Molecular Biology, Structural Biology
University of California, Los Angeles
Dr. Eisenberg is also Paul D. Boyer Professor of Biochemistry and Molecular Biology at the University of California, Los Angeles and director of the UCLA-DOE (U.S. Department of Energy) Institute for Genomics and Proteomics.
When David Eisenberg’s father brought home an incubator of worms for his son to grow on chocolate bars, the busy pediatrician nurtured his son’s lifelong love of science. The pair attempted to petrify eggs and sterilize the worms with ultraviolet light. While none of these experiments proved earth-shattering at the time, they did spark Eisenberg’s insatiable curiosity.
“It was mostly play science,” says Eisenberg, whose work focuses on understanding the structural basis for the protein misbehavior characteristic of many neurodegenerative disorders. “But it really got me interested in science. Of course, my father was hoping that I would follow him into medicine.”
As an undergraduate at Harvard University, Eisenberg started on a somewhat different path. He came under the tutelage of protein scientist John Edsall, who encouraged him to explore computational and physical sciences in addition to the biochemical sciences. “Every time I had the chance to take a class in something like literature, John would say 'Look at this course in mathematics or quantum physics,'” Eisenberg laughs. “He had an M.D., but he urged me to go into fundamental science because he thought it was the key to making progress in medicine.”

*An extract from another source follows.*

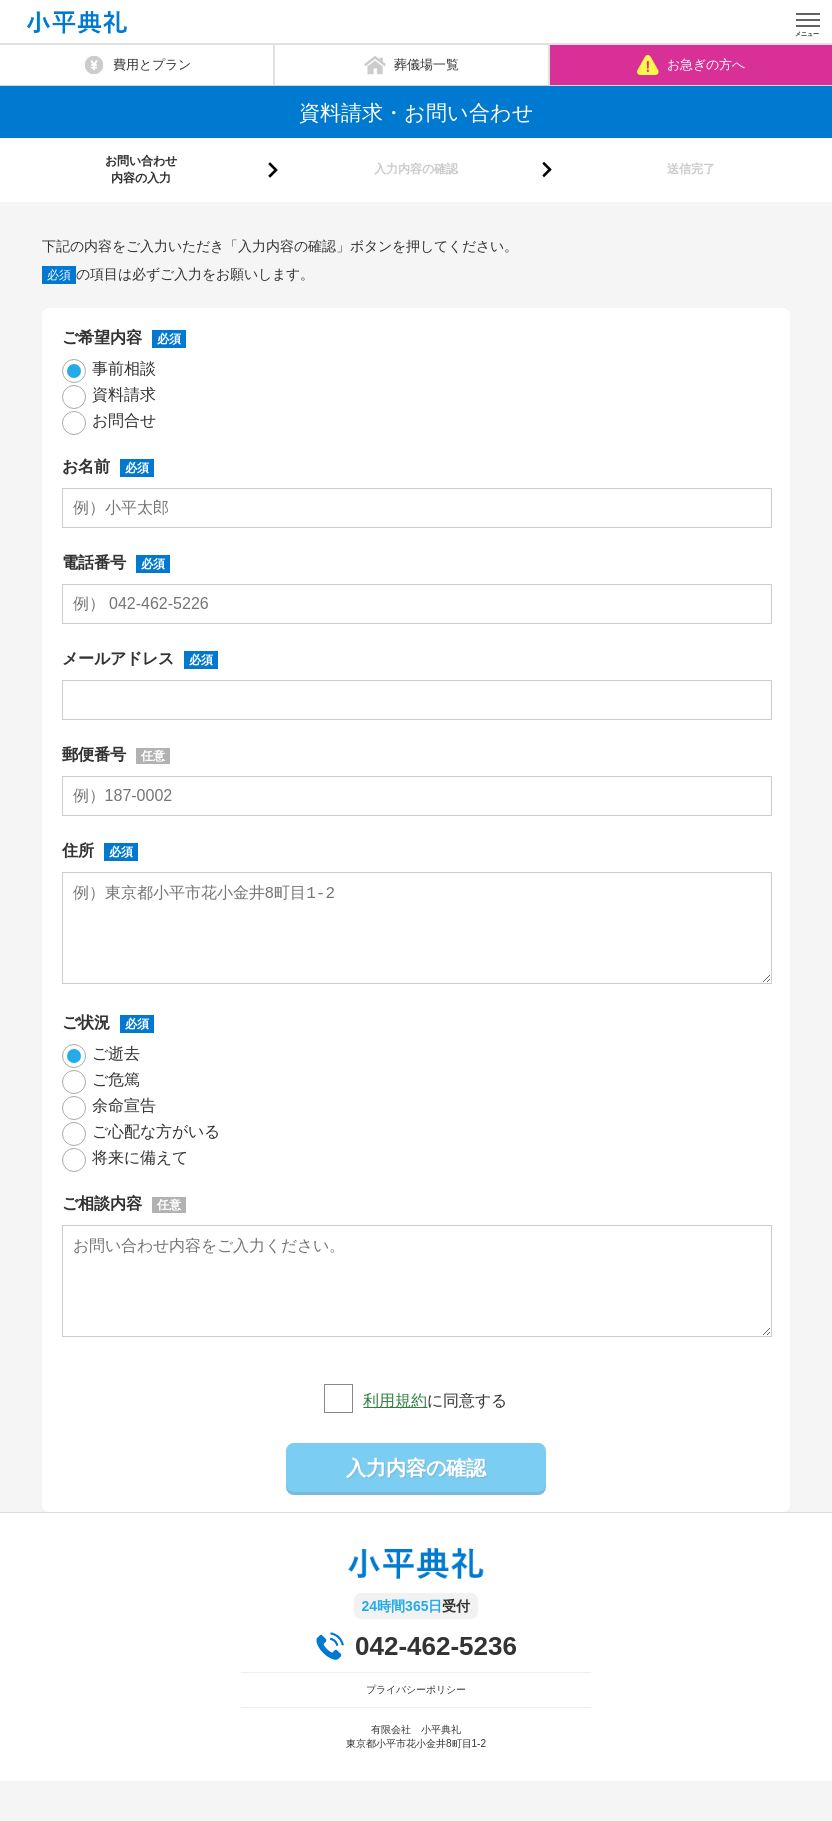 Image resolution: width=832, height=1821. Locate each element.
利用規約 (395, 1440)
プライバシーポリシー (416, 1729)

Nonetheless, Eisenberg entered Harvard Medical School with the thought of becoming a physician. Unwilling to give up basic science he took a leave of absence to get a Ph.D. at Oxford University in England and never looked back. “At first my dad was disappointed, but when he saw that my intention was to work in medical science if not medicine, he was somewhat assuaged.”
Eisenberg began his research career studying the intricacies of protein structure and how proteins bind to one another. However, as the story about the role of aberrant proteins in neurodegenerative diseases began to unfold in the literature, Eisenberg's interest was roused. “If I was ever going to have anything to contribute to medicine this was going to be the area,” he recalls thinking. “These diseases encompass fundamental scientific questions with important medical implications.”

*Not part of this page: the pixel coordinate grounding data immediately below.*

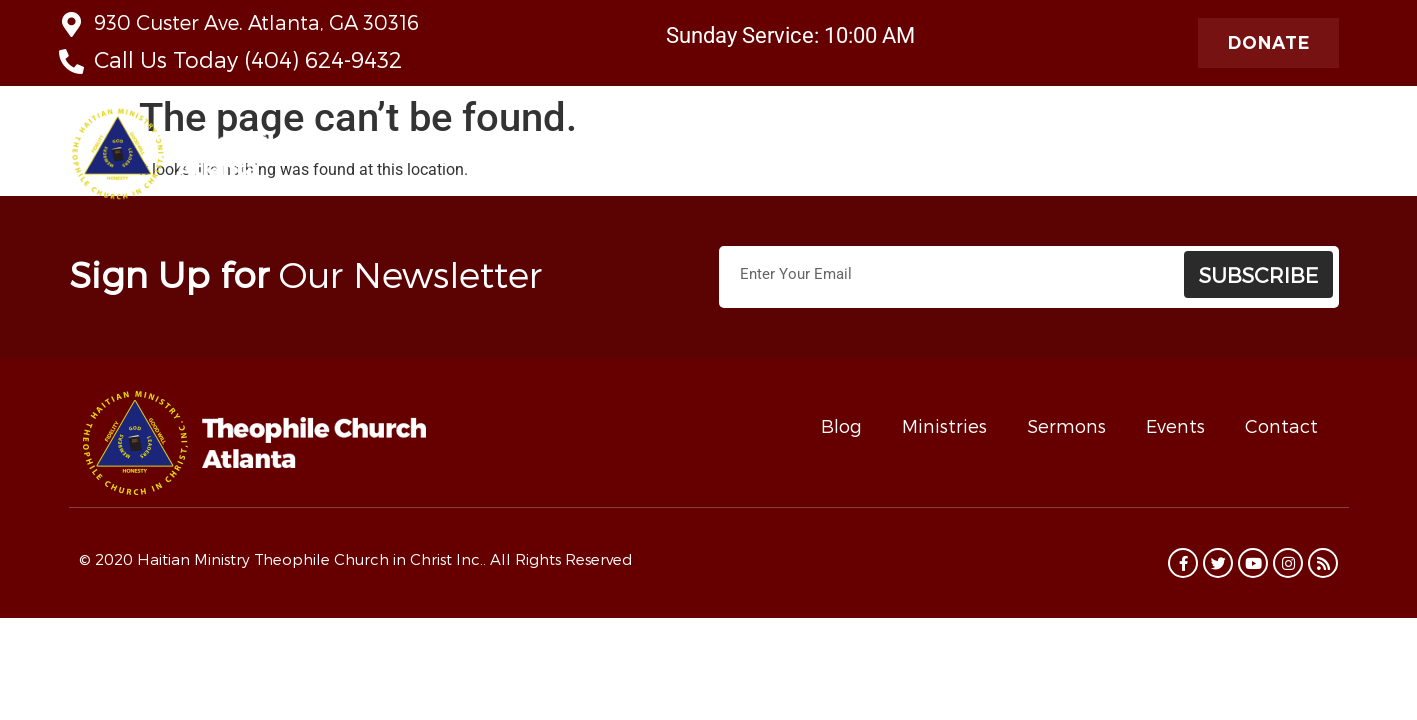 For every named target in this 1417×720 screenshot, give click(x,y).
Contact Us (886, 158)
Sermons (1066, 425)
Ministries (773, 158)
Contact (1281, 425)
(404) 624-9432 (323, 59)
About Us (545, 158)
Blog (841, 425)
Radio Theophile (1154, 158)
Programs (1299, 158)
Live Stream (660, 158)
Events (1175, 425)
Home (451, 158)
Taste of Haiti (1004, 158)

Abnormally folded proteins are found in at least 20 devastating diseases, including Alzheimer’s, Parkinson’s, and Creutzfeldt-Jakob diseases. In each disorder, a different protein transforms into a misfolded version and aggregates into threads known as amyloid fibrils. In some diseases such as Creutzfeldt-Jakob, the misbehaving protein, known as a prion, not only misfolds but is also infectious.

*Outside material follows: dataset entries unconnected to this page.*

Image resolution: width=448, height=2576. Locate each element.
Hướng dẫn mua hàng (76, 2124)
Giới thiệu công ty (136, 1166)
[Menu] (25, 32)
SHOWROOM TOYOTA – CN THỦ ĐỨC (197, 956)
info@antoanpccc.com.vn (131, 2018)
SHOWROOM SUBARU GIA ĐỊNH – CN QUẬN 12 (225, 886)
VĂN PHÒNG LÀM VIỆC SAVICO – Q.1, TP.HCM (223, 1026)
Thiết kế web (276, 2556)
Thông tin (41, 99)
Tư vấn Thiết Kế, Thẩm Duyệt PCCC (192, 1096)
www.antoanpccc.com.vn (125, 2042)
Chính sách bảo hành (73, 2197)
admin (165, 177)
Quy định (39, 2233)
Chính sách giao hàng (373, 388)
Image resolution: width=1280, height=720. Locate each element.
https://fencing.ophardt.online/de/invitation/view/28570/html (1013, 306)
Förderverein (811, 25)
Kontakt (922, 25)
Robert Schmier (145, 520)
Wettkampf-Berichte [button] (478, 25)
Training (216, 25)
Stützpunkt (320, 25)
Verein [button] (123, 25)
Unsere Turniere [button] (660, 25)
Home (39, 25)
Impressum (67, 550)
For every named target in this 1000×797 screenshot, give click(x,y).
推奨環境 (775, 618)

Setting their sights on understanding how misfolded proteins aggregate into amyloid fibrils, Eisenberg and his lab attempted to identify which portions of the protein are responsible for creating the fibril. By analyzing a yeast prion protein called Sup35, his group discovered that a seven–amino acid peptide segment of the Sup35 prion could form fibrils. That was the easy part.
“The difficulty came when we attempted to crystallize it and determine its atomic structure,” Eisenberg says. “The protein tends to form fibrils and that negates forming crystals.”
His student at the time, Melinda Balbirnie, eventually coaxed the peptides into crystals, only to discover that they are so tiny—somewhere between 30,000 and 50,000 times smaller than the crystals scientists normally work with—that common methods of crystallographic analysis failed to provide a clear image. It wasn’t until the group collaborated with Christian Riekel, a crystallographer at the European Synchrotron Radiation Facility in Grenoble, France, that the group was able to get a close look at the crystals.
“Christian had developed an x-ray camera that could image these miniscule crystals,” says Eisenberg. “It took several trips to France to finally get the crystal structure solved. But, seeing the structure itself was such a surprise.”
The small peptides had formed a structure that looked like a tightly bound zipper. Instead of gently associating with each other, the molecules interdigitated like the teeth of a zipper. The tightly bound structure of this peptide crystal helps to explain why amyloid fibrils are so difficult to break apart.
Although fibril formation is often associated with disease, recent evidence indicates that smaller collections of misfolded protein known as oligomers may be the truly toxic form. Eisenberg believes understanding the structure of these oligomers is critical to making significant progress in developing new therapies for these neurodegenerative diseases.
“To treat these diseases, or even just delay the onset of symptoms, we may need to interfere with the oligomer,” says Eisenberg, whose lab is trying to characterize the protein oligomers.
“Amyloid diseases and prion diseases are a natural fit for me because they are protein-folding problems and the diseases are so devastating,” Eisenberg says when considering his career. “They may be some of the most important diseases to society when you take into account the projected numbers of people who will develop Alzheimer’s and those who will need to care for them.”